アンダカシーで沖縄の豚文化継承 感謝の歴史紡ぐ 豚は「私の全て」
- 2020/9/25
- 社会
沖縄の代表的な食文化「豚」。ソーキそば、煮付け、中身汁、ミミガーなどの代表的な豚料理の他に、豚の皮や背脂を使ったラードで揚げたおやつ・アンダカシーがある。
沖縄でアンダカシーを専門とするお店は片手に収まるほど数少なく珍しい。うち1店舗がうるま市川崎の「アンダカシー専門店龍華」だ。
龍華は國場真千代さん(57)が2013年に創業し、昔ながらの製法と味でアンダカシーを販売してきた。今年、娘の麻依子さん(33)が引き継ぎ、双子の妹・麻梨江さん(33)が営業を担当し、家業で営んでいる。
双子姉妹は「鳴き声以外全部食べられる」と豚について語り出すと止められない。「豚と聞けばどこへでも飛んで行く」と豚への愛はうるま市で有名だ。
なぜアンダカシーなのか、後世に伝えたい豚の話や活動など、麻依子さんと麻梨江さんに話を聞いた。その想いは、戦後の食糧難を救うべくハワイから沖縄へと送られてきた550頭の豚にまでさかのぼる。
そもそも、アンダカシーとは?
アンダカシーとは豚の皮や背脂をラードで揚げた沖縄の伝統のおやつ。うちなーぐちで油のカスを意味する。戦後の食糧難が続く沖縄で食べていたおやつで、豚の旨味が詰まったカリカリの食感で1度食べ始めると病み付きになる。
おじぃおばぁの家に持っていくと「これアンダカシーねー?よく食べたさー。なつかしいねー」といわれる「戦後の思い出のおやつ」として、若者層には「糖質ゼロのお菓子でタンパク質がたっぷり」だと健康食としても親しまれている。
なぜ、専門店を?
専門店の創業者である母は昔からアンダカシーが大好き。商店に買いに行くも時々しか売られていなく心寂しかった。
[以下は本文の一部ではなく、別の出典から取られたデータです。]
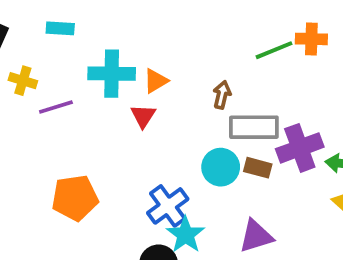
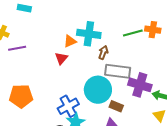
cyan cross: (112, 74) -> (89, 34), moved
purple cross: (300, 148) -> (140, 85), turned 30
cyan circle: (221, 167) -> (98, 90), size x1.4
brown rectangle: (258, 168) -> (116, 106), moved

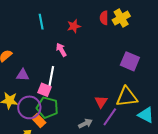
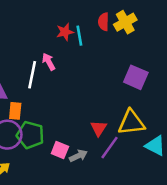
cyan line: (41, 22) -> (79, 36), moved
white line: (51, 77) -> (32, 75), moved
pink square: (44, 90) -> (60, 150), moved
orange rectangle: (39, 121) -> (15, 111), moved, turned 48

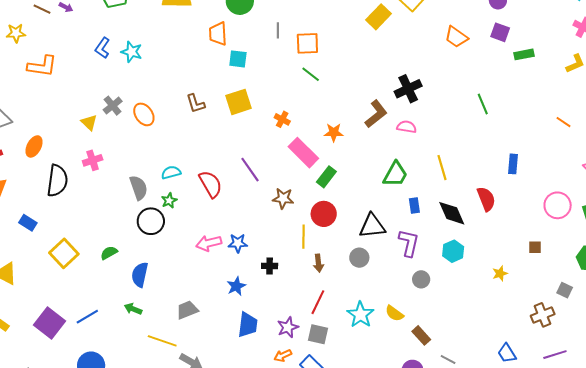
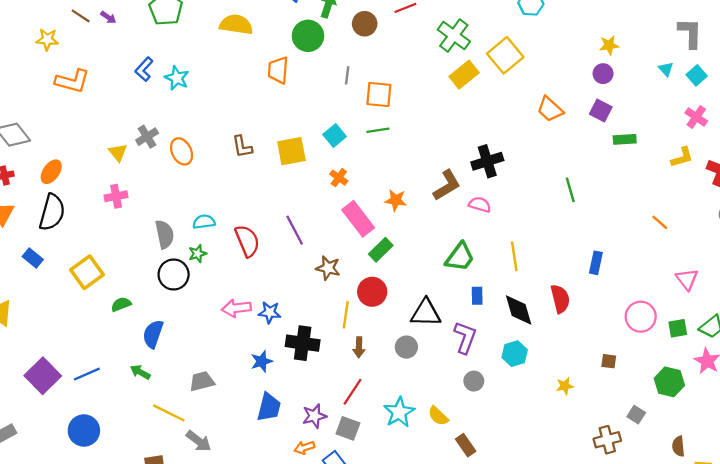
cyan square: (238, 59) -> (335, 136), moved, turned 36
green line: (311, 74) -> (378, 130), turned -54
black semicircle: (57, 181) -> (52, 212), moved
yellow square: (64, 253) -> (87, 272), moved
black cross: (270, 266) -> (303, 343), size x1.8

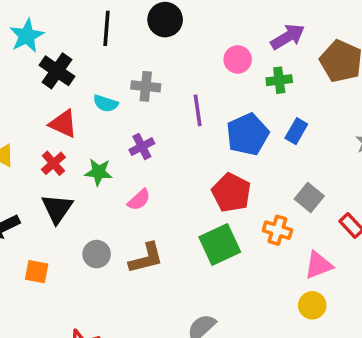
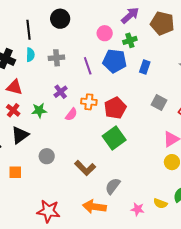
cyan semicircle: (106, 103) -> (30, 55), moved, turned -96
blue pentagon: (248, 134) -> (115, 61), moved, turned -30
red pentagon: (231, 193) -> (115, 108), turned 30
pink semicircle: (139, 200) -> (71, 114), moved
black triangle: (57, 209) -> (20, 135), turned 30
orange cross: (277, 230) -> (89, 102), moved
brown L-shape: (146, 258) -> (85, 168), moved, turned 70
ちょうど知り合いの精肉店に豚の脂が山ほど置かれているのを見つけ、破棄するということを知り、「商店で手に入らないなら自分で作ろう」ともったいない精神から自宅で作るようになった。
自宅で作ると家族では食べきれないほどの量になり、「近くのショッピングセンターに卸してみよう」と販売していくうちに、専門店創業に至った。
龍華のアンダカシーは、「昔ながらの味」を大切にし、プレーンと塩味の商品は、豚皮と食塩だけで添加物などの保存料を使用していない。そのままスナック感覚として食べられるように昔ながらの製法にこだわって作っている。